Not Enjoying Life Pre-Retirement
Retirement is a significant milestone that you look forward to for decades. But, unfortunately, tomorrow isn’t promised to any of us.
“My client saved every penny he earned, never spent a dime he didn’t have to. His goal was to retire at 70 and travel the world with his wife. Unfortunately, two years before retirement, his wife died of cancer,” said Bryan Wisda, certified financial planner and president of Almega Wealth Management.
“The old saying of not putting all your eggs in one basket is true. Here, against my advice, he never found a happy medium to enjoy the years with his wife. Ultimately he did retire, got remarried, and traveled the world, but there is a part of him missing.”
- What to do instead: Diligently save for your future — but don’t forget to live for today. “My advice is to work with your financial advisor to find the happy medium between enjoying life and saving for retirement. Maybe that means putting off retirement [for] a few years,” Wisda said.
Underspending During Retirement
You spend years amassing your fortune. It’s only natural to hesitate to spend it. Unfortunately, underspending can be just as devastating to your life as overspending.
“A couple here in Tampa comes to mind where the husband was a successful attorney and worked into his early 70s. I started to work with them in their late 70s,” said Chris Shoup, certified financial planner and founder of Southshore Financial Planning. “Over the years, travel and outdoor hobbies they loved became more difficult because of health challenges. They often voiced regrets [about] not enjoying more healthy years together. They also had higher portfolio balances than they had intended to leave to others.”
Peter Bobolia, certified financial planner at Family First Financial Planning, has seen this scenario play out for his clients, too. He said it’s “a common conversation with clients who have clearly amassed enough in their 60s and do not need to continue working unless they enjoy it.
“People are understandably concerned with overspending and running out of money in retirement. It can certainly cause financial planning problems if you spend $2k too much every month.

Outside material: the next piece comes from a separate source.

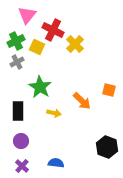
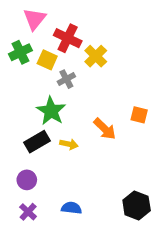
gray cross: (17, 62) -> (66, 79), moved
black rectangle: (18, 111) -> (37, 142), moved, turned 60
black hexagon: (107, 147) -> (137, 205), moved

“[However,] while spending level is, of course, extremely important, it is an entirely different use of money to satisfy life’s goals and dreams on that boat that you always wanted or a trip to Europe. I love to show people that they can spend $20-$50k on trips or multiple trips without any major financial impact.”
- What to do instead: Work with a financial professional to determine a retirement date and withdrawal strategy that aligns with your assets and supports your lifestyle and legacy goals. “A comprehensive financial plan earlier in life may have given [the couple] the confidence to retire sooner. Flexible financial planning that monitors and can course correct along the way can also help with avoiding the risk of underspending throughout retirement,” Shoup said.